Human Rights Watch Documents Arbitrary Arrests, Torture In DR Congo
The human rights organisation said it documented at least 20 cases of arbitray arrests in DR Congo, a situation aggravated by the ongoing state of siege in Ituri and North Kivu.
The international rights organisation, Human Rights Watch, says it has documented more than 20 cases of arbitrary arrests, intimidations, torture, and abusive judicial procedures in Ituri and North Kivu regions of the Democratic Republic of Congo since Sept. 2021.
“Security forces have killed at least one activist during a demonstration and the state of siege has put to question a judicial system which was already weak in the two provinces,” Human Rights Watch revealed.
“Military tribunals which under no circumstance should be made to get involved in affairs concerning civilian accused persons, are incapable of absorbing the number of dossiers which are conferred to them.”
“The assurances given last year by the army that human rights would be respected during the state of siege have since been forgotten and several of these rights are abused,” Thomas Fessy, principal researcher for the DR Congo at Human Rights Watch said.
“In the absence of a clear calendar on the part of the Tshisekedi administration, this regression in the fundamental rights and democratic space do not seem to be near getting to their end.”

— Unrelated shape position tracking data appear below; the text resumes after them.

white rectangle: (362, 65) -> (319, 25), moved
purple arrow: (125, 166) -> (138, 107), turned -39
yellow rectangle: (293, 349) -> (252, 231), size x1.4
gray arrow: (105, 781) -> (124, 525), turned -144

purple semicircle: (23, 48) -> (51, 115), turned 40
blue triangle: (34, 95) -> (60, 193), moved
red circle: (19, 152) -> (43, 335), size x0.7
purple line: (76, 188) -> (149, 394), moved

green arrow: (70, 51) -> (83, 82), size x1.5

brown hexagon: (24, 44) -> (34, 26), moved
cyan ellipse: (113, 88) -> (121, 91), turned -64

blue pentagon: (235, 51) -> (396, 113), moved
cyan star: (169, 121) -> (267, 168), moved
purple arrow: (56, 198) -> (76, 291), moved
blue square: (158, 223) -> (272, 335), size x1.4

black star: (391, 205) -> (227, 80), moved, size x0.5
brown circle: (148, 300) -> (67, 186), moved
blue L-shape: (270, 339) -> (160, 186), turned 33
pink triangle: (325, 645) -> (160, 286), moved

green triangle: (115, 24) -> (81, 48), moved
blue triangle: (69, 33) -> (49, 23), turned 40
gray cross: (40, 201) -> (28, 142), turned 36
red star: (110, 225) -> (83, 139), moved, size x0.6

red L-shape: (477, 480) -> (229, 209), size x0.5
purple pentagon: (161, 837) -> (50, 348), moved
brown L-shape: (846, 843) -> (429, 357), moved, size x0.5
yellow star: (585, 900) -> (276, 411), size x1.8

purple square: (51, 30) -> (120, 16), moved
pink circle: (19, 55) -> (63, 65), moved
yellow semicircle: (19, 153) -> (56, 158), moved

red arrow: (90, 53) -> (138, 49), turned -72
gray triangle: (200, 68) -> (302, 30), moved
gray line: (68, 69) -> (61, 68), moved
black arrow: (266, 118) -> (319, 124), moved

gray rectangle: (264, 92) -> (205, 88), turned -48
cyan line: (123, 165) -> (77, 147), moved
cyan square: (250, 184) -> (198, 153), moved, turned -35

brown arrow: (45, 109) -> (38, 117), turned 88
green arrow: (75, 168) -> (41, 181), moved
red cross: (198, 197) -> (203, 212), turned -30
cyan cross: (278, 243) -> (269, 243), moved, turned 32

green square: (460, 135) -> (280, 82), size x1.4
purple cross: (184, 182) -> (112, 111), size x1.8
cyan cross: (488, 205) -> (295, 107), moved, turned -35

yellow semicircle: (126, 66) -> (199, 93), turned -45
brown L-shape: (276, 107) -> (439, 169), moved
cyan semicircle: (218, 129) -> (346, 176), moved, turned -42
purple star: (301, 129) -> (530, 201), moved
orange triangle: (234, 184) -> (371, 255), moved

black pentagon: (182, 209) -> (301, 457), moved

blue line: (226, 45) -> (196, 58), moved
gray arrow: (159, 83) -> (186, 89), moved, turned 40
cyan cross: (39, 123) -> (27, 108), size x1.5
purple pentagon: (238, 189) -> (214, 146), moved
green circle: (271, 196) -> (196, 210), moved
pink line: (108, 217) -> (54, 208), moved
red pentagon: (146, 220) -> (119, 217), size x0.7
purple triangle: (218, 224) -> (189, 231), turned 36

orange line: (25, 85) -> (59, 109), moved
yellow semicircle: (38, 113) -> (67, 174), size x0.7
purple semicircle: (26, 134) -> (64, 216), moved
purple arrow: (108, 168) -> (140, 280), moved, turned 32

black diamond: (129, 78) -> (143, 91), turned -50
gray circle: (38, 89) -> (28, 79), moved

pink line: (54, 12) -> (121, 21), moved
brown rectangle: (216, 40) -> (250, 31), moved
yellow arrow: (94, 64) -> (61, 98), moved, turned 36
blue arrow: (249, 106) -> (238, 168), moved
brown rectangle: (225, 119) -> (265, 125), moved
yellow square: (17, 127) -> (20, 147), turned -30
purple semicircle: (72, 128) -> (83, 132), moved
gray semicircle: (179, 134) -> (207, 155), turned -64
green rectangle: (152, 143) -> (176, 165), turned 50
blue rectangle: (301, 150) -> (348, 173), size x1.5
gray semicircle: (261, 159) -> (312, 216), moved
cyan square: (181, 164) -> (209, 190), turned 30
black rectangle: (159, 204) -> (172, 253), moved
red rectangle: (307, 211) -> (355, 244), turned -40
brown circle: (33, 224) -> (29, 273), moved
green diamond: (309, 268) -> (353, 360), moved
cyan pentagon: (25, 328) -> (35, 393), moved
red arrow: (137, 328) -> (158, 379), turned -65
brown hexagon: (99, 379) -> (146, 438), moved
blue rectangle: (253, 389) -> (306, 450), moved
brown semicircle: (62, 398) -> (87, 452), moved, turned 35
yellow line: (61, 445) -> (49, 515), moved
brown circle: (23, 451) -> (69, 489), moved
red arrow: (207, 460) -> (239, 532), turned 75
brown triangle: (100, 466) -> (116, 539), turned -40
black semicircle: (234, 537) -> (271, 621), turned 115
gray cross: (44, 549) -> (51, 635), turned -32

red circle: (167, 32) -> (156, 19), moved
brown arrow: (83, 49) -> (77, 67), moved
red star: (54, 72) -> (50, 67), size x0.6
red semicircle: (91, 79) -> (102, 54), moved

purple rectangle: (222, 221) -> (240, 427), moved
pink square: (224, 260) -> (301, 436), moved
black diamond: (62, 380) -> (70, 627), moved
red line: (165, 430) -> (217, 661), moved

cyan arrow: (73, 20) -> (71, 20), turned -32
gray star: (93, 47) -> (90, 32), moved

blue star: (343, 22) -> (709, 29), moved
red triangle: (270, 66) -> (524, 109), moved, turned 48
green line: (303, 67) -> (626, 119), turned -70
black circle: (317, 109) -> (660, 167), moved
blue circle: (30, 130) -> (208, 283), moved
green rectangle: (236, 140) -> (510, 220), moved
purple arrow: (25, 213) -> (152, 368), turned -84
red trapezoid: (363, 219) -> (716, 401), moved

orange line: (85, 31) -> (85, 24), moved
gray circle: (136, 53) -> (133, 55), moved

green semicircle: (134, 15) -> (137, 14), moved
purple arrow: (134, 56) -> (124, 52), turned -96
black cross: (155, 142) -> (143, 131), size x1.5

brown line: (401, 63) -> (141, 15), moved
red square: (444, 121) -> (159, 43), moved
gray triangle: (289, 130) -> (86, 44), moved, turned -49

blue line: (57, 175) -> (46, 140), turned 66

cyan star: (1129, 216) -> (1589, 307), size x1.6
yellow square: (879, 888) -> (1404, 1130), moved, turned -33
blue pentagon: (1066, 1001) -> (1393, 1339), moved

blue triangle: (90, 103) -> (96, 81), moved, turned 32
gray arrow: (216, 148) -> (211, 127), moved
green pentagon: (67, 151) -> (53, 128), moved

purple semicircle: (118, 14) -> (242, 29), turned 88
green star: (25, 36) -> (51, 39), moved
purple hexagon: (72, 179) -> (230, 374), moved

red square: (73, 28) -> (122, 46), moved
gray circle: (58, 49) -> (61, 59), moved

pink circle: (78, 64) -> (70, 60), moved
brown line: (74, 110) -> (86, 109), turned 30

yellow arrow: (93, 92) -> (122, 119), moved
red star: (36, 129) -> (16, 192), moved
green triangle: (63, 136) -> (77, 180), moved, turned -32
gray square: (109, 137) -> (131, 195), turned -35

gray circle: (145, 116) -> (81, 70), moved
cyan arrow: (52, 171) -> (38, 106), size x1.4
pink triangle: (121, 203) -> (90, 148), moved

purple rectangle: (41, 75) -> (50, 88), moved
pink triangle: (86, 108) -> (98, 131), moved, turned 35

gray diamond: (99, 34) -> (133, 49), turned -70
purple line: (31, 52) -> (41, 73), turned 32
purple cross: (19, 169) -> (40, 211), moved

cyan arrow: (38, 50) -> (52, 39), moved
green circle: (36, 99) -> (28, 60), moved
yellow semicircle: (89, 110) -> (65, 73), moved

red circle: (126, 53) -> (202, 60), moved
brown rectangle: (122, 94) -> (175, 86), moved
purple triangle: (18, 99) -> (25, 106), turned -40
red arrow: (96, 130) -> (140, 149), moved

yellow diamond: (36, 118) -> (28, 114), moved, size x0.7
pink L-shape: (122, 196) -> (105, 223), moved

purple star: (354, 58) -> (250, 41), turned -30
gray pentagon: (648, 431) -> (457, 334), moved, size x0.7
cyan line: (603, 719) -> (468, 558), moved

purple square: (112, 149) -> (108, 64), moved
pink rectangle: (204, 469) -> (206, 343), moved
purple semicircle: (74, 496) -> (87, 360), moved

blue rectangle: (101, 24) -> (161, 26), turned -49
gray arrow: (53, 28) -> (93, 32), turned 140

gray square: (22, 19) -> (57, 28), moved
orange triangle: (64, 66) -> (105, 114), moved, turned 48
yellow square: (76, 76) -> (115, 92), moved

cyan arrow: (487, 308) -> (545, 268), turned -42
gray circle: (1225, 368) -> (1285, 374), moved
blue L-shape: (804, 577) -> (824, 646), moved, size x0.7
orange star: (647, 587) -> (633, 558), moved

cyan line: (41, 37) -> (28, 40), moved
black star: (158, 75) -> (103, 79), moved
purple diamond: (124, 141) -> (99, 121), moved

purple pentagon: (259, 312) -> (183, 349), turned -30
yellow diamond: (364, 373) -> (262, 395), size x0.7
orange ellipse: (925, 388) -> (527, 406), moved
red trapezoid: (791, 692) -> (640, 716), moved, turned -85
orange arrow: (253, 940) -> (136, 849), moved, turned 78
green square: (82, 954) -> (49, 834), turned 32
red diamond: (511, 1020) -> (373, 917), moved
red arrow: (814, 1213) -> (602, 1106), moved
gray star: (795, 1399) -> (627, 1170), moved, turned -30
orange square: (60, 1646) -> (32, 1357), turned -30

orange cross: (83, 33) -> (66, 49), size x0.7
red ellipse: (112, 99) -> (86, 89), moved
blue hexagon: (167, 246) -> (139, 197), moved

In its 2021 annual report, the United Nations Joint Human Rights Office (UNJHRO) in the DR Congo revealed that “the overcrowding in prisons has been aggravated under the state of siege because of the lack of personnel in the military tribunals while the number of accused persons in detention awaiting trial is very high.”
Human Rights Watch recommended that President Tshisekedi should acknowledge the fact that the military authorities in the two provinces under the state of siege, namely Ituri and North Kivu, have used their powers to suppress peaceful detractors and to ensure that the state of siege decreed in the two provinces does not lead to the restriction in fundamental human rights of inhabitants.
“Confronted by continued conflicts, the inhabitants of North Kivu and Ituri have since several years been living in a heavily militarised environment,” Fessy affirmed.
“The state of siege has not put an end to atrocities in eastern DR Congo but it has suppressed the rights of the population to freedom of expression and peaceful meetings as well as their access to equitable justice.”